Оглавление

Лекции Равновесие
Лекции Равновесие

Лекция 64. Хронический диффузный гломерулонефрит


1. Определение Хронический гломерулонефрит - хроническое, длительно протекающее (не менее года), иммуновоспалительное заболевание обеих почек. Это заболевание заканчивается (иногда спустя многие годы) сморщиванием почек и смертью больных от хронической почечной недостаточности. Хронический гломерулонефрит может быть как исходом острого гломерулонефрита, так и первично-хроническим, без предшествующей острой атаки.

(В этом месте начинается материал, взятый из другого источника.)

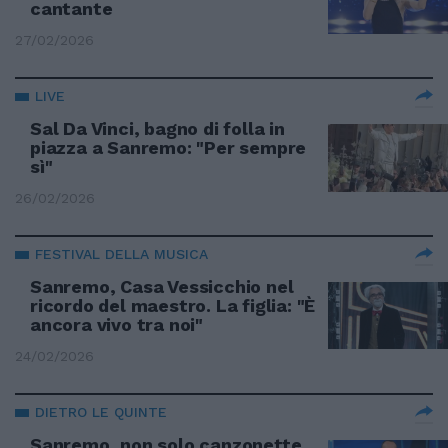
cantante
27/02/2026
LIVE
Sal Da Vinci, bagno di folla in
piazza a Sanremo: "Per sempre
sì"
26/02/2026
FESTIVAL DELLA MUSICA
Sanremo, Casa Vessicchio nel
ricordo del maestro. La figlia: "È
ancora vivo tra noi"
24/02/2026
DIETRO LE QUINTE
Sanremo, non solo canzonette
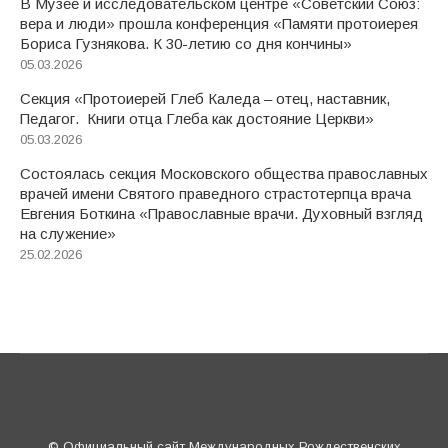
В Музее и исследовательском центре «Советский Союз:
вера и люди» прошла конференция «Памяти протоиерея
Бориса Гузнякова. К 30-летию со дня кончины»
05.03.2026
Секция «Протоиерей Глеб Каледа – отец, наставник,
Педагог. Книги отца Глеба как достояние Церкви»
05.03.2026
Состоялась секция Московского общества православных
врачей имени Святого праведного страстотерпца врача
Евгения Боткина «Православные врачи. Духовный взгляд
на служение»
25.02.2026
© Официальный сайт Международных Рождественских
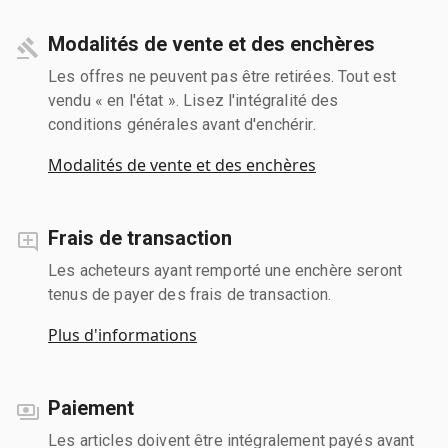
Modalités de vente et des enchères
Les offres ne peuvent pas être retirées. Tout est
vendu « en l'état ». Lisez l'intégralité des
conditions générales avant d'enchérir.
Modalités de vente et des enchères
Frais de transaction
Les acheteurs ayant remporté une enchère seront
tenus de payer des frais de transaction.
Plus d'informations
Paiement
Les articles doivent être intégralement payés avant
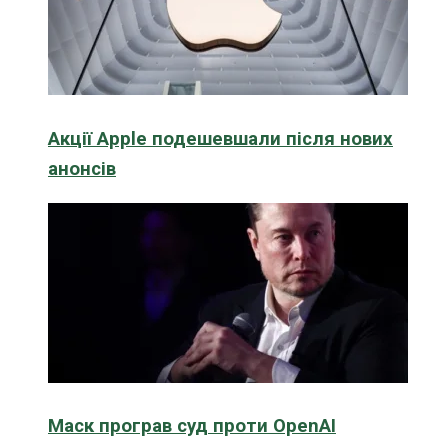
Акції Apple подешевшали після нових
анонсів
Маск програв суд проти OpenAI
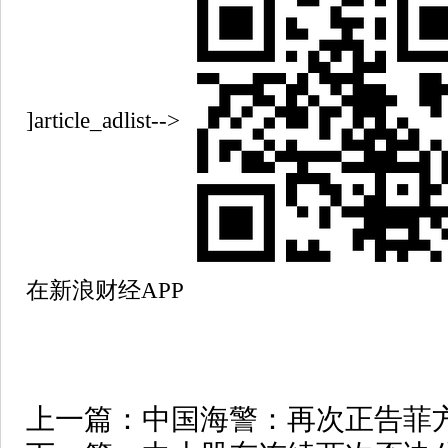
]article_adlist-->
在新浪财经APP
上一篇：
中国海警：再次正告菲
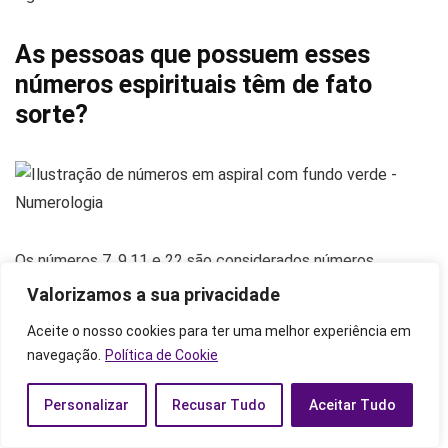
As pessoas que possuem esses
números espirituais têm de fato
sorte?
Os números 7, 9,11 e 22 são considerados números
espirituais da sorte por muita gente. Sem dúvida alguma,
Valorizamos a sua privacidade
esses são algarismos que trazem mensagens importantes
Aceite o nosso cookies para ter uma melhor experiência em
e poderosas e estão relacionados a um alto nível de
navegação.
Política de Cookie
espiritualidade, à intuição, ao potencial criador e ao
altruísmo.
Personalizar
Recusar Tudo
Aceitar Tudo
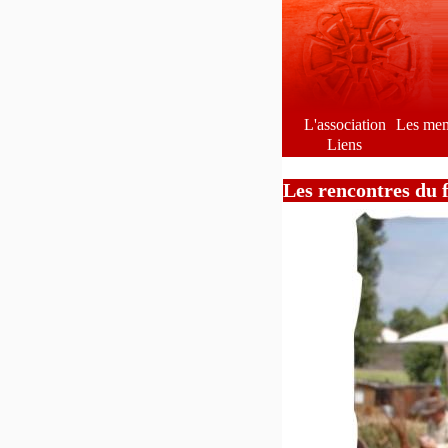
L'association
Les me
Liens
Les rencontres du 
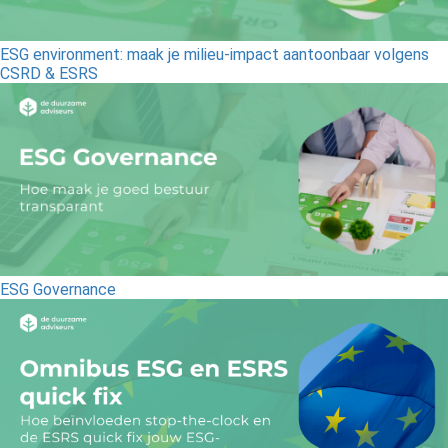
ESG environment: maak je milieu-impact aantoonbaar volgens
CSRD & ESRS
ESG Governance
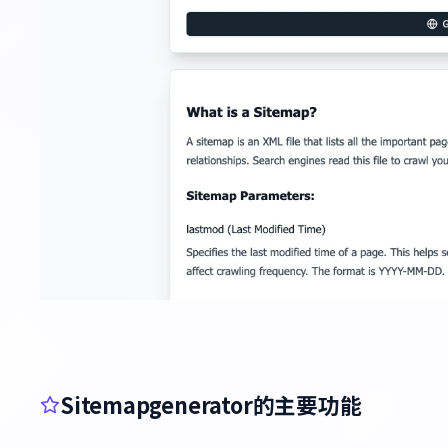
Sitemapgenerator的主要功能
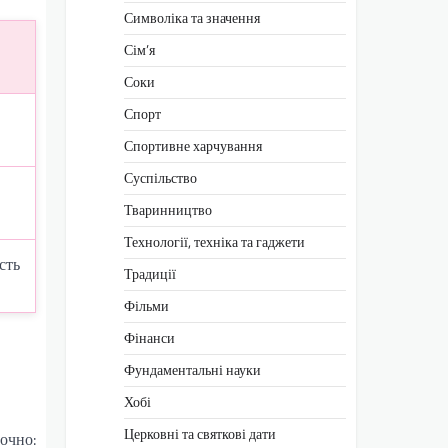
Символіка та значення
Сім’я
Соки
Спорт
Спортивне харчування
Суспільство
Тваринництво
Технології, техніка та гаджети
сть
Традиції
Фільми
Фінанси
Фундаментальні науки
Хобі
Церковні та святкові дати
точно:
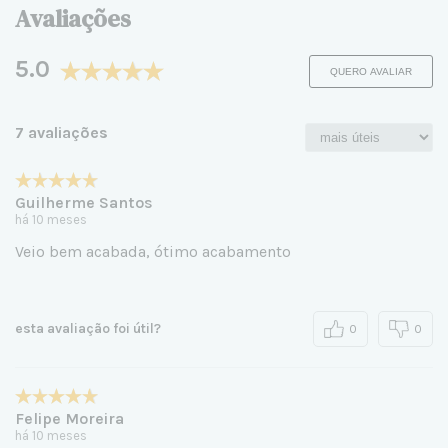
Avaliações
5.0
QUERO AVALIAR
7 avaliações
Guilherme Santos
há 10 meses
Veio bem acabada, ótimo acabamento
esta avaliação foi útil?
0
0
Felipe Moreira
há 10 meses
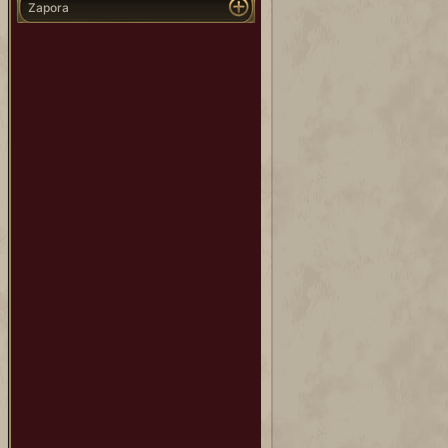
Zapora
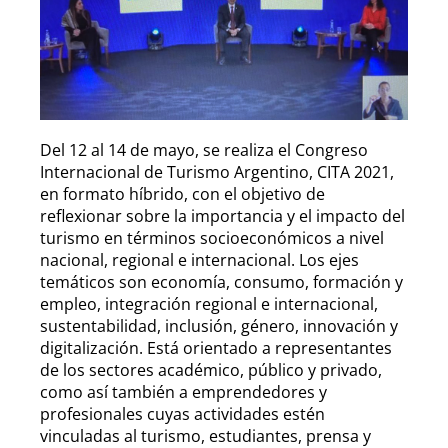
Del 12 al 14 de mayo, se realiza el Congreso
Internacional de Turismo Argentino, CITA 2021,
en formato híbrido, con el objetivo de
reflexionar sobre la importancia y el impacto del
turismo en términos socioeconómicos a nivel
nacional, regional e internacional. Los ejes
temáticos son economía, consumo, formación y
empleo, integración regional e internacional,
sustentabilidad, inclusión, género, innovación y
digitalización. Está orientado a representantes
de los sectores académico, público y privado,
como así también a emprendedores y
profesionales cuyas actividades estén
vinculadas al turismo, estudiantes, prensa y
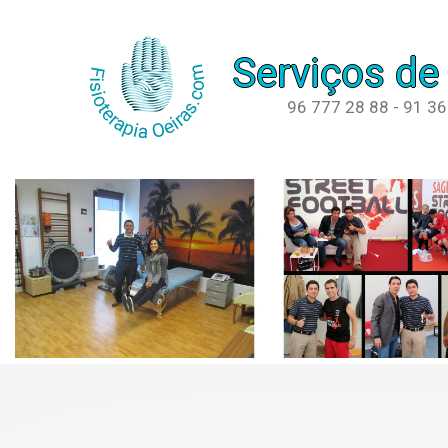
Serviços de
96 777 28 88 - 91 3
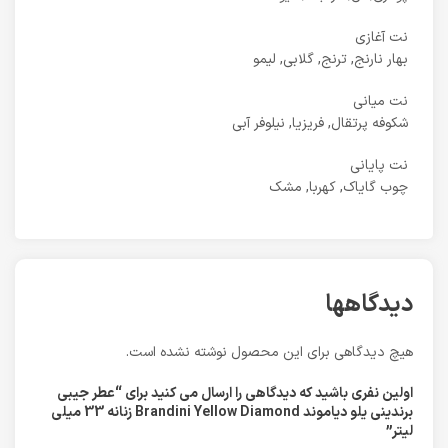
نت آغازی
بهار نارنج, ترنج, گلابی, لیمو
نت میانی
شکوفه پرتقال, فریزیا, نیلوفر آبی
نت پایانی
چوب گایاک, کهربا, مشک
دیدگاهها
هیچ دیدگاهی برای این محصول نوشته نشده است.
اولین نفری باشید که دیدگاهی را ارسال می کنید برای “عطر جیبی
برندینی یلو دیاموند Brandini Yellow Diamond زنانه 33 میلی
لیتر”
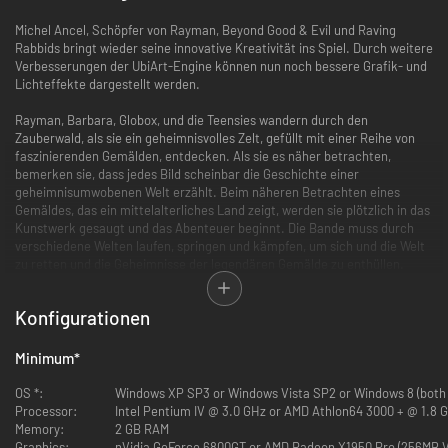
Michel Ancel, Schöpfer von Rayman, Beyond Good & Evil und Raving
Rabbids bringt wieder seine innovative Kreativität ins Spiel. Durch weitere
Verbesserungen der UbiArt-Engine können nun noch bessere Grafik- und
Lichteffekte dargestellt werden.
Rayman, Barbara, Globox, und die Teensies wandern durch den
Zauberwald, als sie ein geheimnisvolles Zelt, gefüllt mit einer Reihe von
faszinierenden Gemälden, entdecken. Als sie es näher betrachten,
bemerken sie, dass jedes Bild scheinbar die Geschichte einer
geheimnisumwobenen Welt erzählt. Beim näheren Betrachten eines
Gemäldes, das ein mittelalterliches Land zeigt, werden sie plötzlich in das
Kunstwerk gesaugt und das Abenteuer beginnt. Die Bande muss durch
verschiedene Welten laufen, springen und kämpfen, um sich und die Welt
zu retten und die Geheimnisse der legendären Gemälde zu enthüllen.
Besondere Merkmale
Konfigurationen
4-Spieler Koop:
Bis zu vier Spieler können gleichzeitig spielen. Das Spiel wird auch dann
Minimum
*
ohne Unterbrechung fortgeführt, wenn jemand das Spiel verlässt oder
beitritt.
OS *:
Windows XP SP3 or Windows Vista SP2 or Windows 8 (both 
Processor:
Intel Pentium IV @ 3.0 GHz or AMD Athlon64 3000 + @ 1.8 
Automatischer-Murfy-Modus:
Memory:
2 GB RAM
Per Knopfdruck kann der Spieler Murfy Befehle geben, während er selbst
Graphics:
nVidia GeForce 6800GT or AMD Radeon X1950 Pro (256MB V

2. Этиология. Патогенез Этиология и патогенез аналогичны таковым при остром гломерулонефрите, но кроме того, большую роль играют механизмы самопрогрессирования заболевания, которые можно разделить на две группы:
- иммуновоспалительные и тесно связанные с ними воспалительно-гемокоагуляционные;
- неиммунные.
Иммунновоспалительные механизмы развиваются по двум путям:
- образование аутоантител к базальной мембране капилляров клубочков, фиксация их на базальной мембране, активация комплемента и повреждение базальной мембраны;
- образование циркулирующих иммунных клубочков и повреждение последних. Персистирование и хронизация иммунного механизма обусловлены персистированием этиологического фактора, недостаточностью местного фагоцитоза, несбалансированным, своевременно не прекращающимся иммунным ответом. Персистирование иммунных механизмов приводит к активации кининовой системы, нарушениям в системе микроциркуляции.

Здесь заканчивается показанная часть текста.